▶ **What is expected**
Exclude every picture and return the remaining entries below verbatim.

[Stored items]
▬▬▬
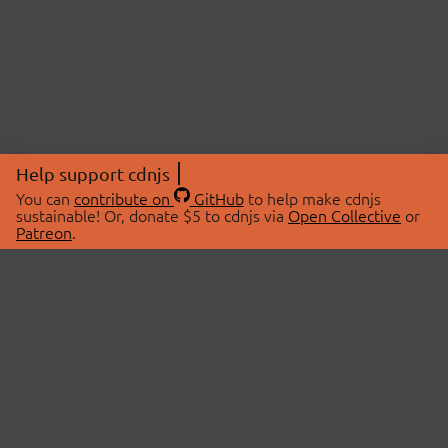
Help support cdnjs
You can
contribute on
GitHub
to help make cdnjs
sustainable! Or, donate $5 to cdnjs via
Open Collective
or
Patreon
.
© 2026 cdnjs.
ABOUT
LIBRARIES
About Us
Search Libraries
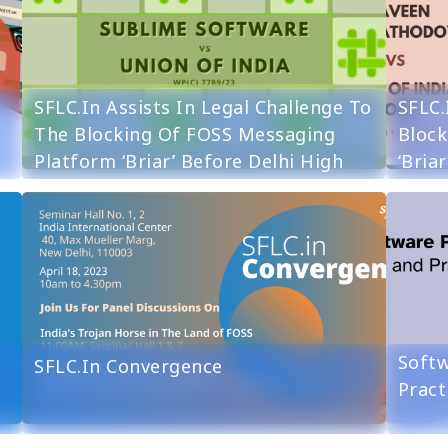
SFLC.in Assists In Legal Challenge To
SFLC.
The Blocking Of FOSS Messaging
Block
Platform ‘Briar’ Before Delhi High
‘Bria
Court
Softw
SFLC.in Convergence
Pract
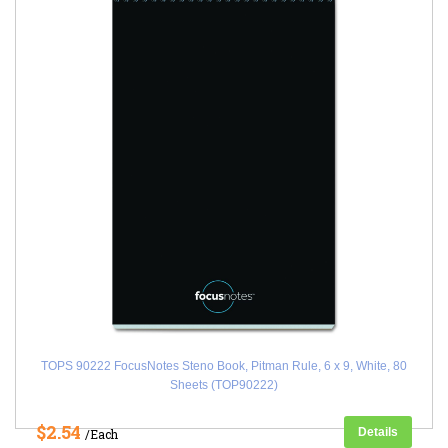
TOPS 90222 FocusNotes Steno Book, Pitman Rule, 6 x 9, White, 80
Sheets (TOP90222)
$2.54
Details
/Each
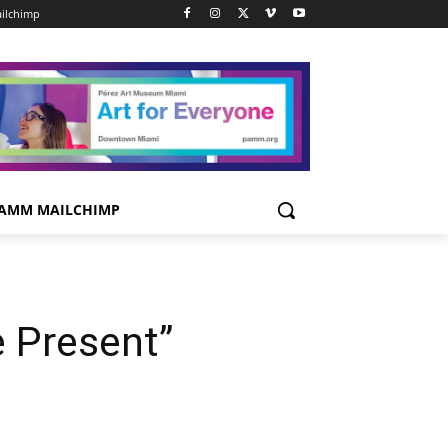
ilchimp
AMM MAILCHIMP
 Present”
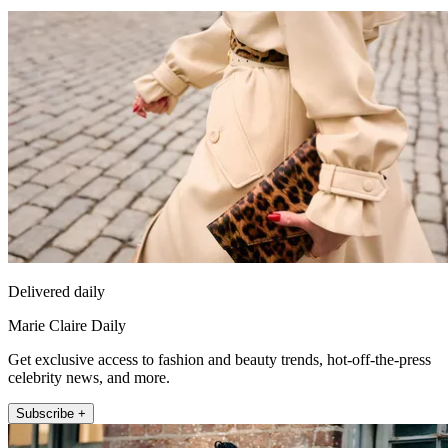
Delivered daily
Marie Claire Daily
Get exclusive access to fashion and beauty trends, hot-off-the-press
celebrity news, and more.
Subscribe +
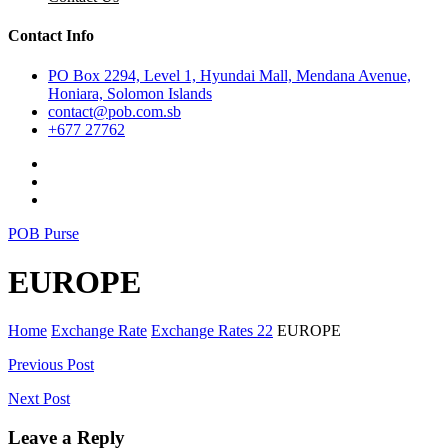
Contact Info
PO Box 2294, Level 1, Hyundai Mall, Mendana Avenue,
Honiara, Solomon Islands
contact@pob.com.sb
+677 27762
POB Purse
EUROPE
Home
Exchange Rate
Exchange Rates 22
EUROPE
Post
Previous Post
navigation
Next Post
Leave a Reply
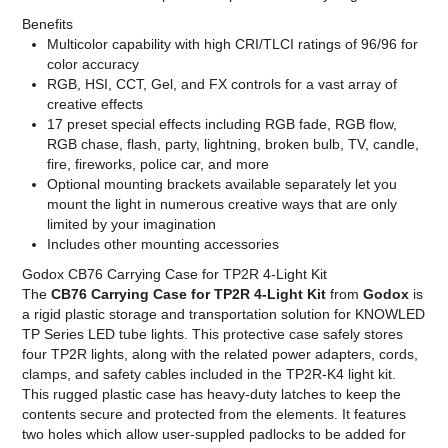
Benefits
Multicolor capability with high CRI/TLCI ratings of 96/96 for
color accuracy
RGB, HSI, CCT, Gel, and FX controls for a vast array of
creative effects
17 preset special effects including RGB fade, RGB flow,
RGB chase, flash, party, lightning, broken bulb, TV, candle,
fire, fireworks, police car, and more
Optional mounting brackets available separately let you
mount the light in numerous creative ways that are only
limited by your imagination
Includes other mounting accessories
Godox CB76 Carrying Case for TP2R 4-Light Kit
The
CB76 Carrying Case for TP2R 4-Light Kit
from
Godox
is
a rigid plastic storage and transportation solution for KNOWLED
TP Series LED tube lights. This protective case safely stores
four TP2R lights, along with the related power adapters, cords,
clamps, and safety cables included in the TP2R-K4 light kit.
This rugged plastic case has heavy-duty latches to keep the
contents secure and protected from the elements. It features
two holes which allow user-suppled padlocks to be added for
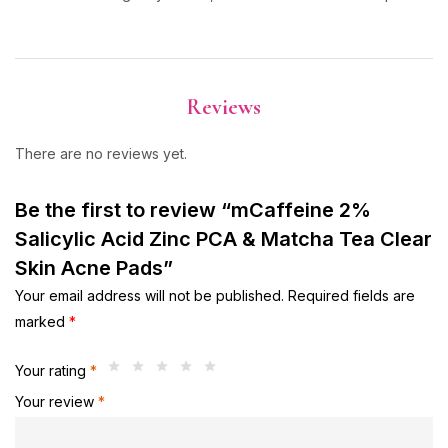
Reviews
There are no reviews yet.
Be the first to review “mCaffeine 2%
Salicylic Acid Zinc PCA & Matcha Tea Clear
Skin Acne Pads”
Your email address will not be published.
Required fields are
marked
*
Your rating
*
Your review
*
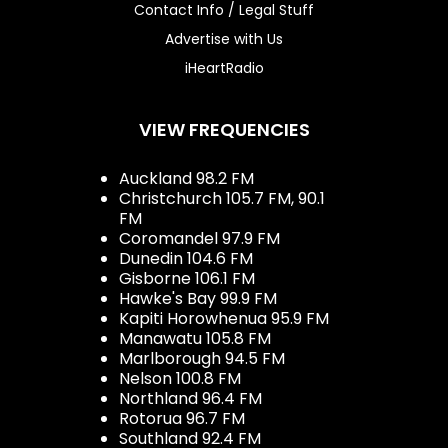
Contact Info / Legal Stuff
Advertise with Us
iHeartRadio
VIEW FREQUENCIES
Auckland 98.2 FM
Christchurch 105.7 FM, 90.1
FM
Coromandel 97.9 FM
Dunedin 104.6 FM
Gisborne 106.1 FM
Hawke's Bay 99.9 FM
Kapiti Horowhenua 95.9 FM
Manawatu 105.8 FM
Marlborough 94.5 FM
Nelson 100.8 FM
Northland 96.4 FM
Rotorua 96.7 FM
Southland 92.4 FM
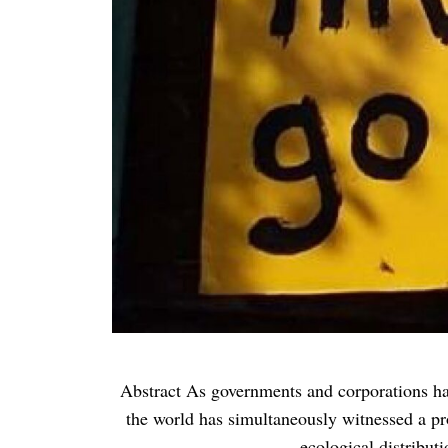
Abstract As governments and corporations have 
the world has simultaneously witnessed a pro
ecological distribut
▬▬▬
▶ **Exercise answer**
Help support cdnjs
You can
contribute on
GitHub
to help make cdnjs
sustainable! Or, donate $5 to cdnjs via
Open Collective
or
Patreon
.
© 2026 cdnjs.
ABOUT
LIBRARIES
About Us
Search Libraries
SFLC.in Assists In Legal Challenge To
SFLC.
The Blocking Of FOSS Messaging
Block
Platform ‘Briar’ Before Delhi High
‘Bria
Court
Softw
SFLC.in Convergence
Pract
TOPS 90222 FocusNotes Steno Book, Pitman Rule, 6 x 9, White, 80
Sheets (TOP90222)
$2.54
Details
/Each
ilchimp
AMM MAILCHIMP
 Present”
Delivered daily
Marie Claire Daily
Get exclusive access to fashion and beauty trends, hot-off-the-press
celebrity news, and more.
Subscribe +
Contact Info
PO Box 2294, Level 1, Hyundai Mall, Mendana Avenue,
Honiara, Solomon Islands
contact@pob.com.sb
+677 27762
POB Purse
EUROPE
Home
Exchange Rate
Exchange Rates 22
EUROPE
Post
Previous Post
navigation
Next Post
Leave a Reply
Benefits
Multicolor capability with high CRI/TLCI ratings of 96/96 for
color accuracy
RGB, HSI, CCT, Gel, and FX controls for a vast array of
creative effects
17 preset special effects including RGB fade, RGB flow,
RGB chase, flash, party, lightning, broken bulb, TV, candle,
fire, fireworks, police car, and more
Optional mounting brackets available separately let you
mount the light in numerous creative ways that are only
limited by your imagination
Includes other mounting accessories
Godox CB76 Carrying Case for TP2R 4-Light Kit
The
CB76 Carrying Case for TP2R 4-Light Kit
from
Godox
is
a rigid plastic storage and transportation solution for KNOWLED
TP Series LED tube lights. This protective case safely stores
four TP2R lights, along with the related power adapters, cords,
clamps, and safety cables included in the TP2R-K4 light kit.
This rugged plastic case has heavy-duty latches to keep the
contents secure and protected from the elements. It features
two holes which allow user-suppled padlocks to be added for
Reviews
There are no reviews yet.
Be the first to review “mCaffeine 2%
Salicylic Acid Zinc PCA & Matcha Tea Clear
Skin Acne Pads”
Your email address will not be published.
Required fields are
marked
*
Your rating
*
Your review
*
Contact Info / Legal Stuff
Advertise with Us
iHeartRadio
VIEW FREQUENCIES
Auckland 98.2 FM
Christchurch 105.7 FM, 90.1
FM
Coromandel 97.9 FM
Dunedin 104.6 FM
Gisborne 106.1 FM
Hawke's Bay 99.9 FM
Kapiti Horowhenua 95.9 FM
Manawatu 105.8 FM
Marlborough 94.5 FM
Nelson 100.8 FM
Northland 96.4 FM
Rotorua 96.7 FM
Southland 92.4 FM
Abstract As governments and corporations have 
the world has simultaneously witnessed a pro
ecological distribut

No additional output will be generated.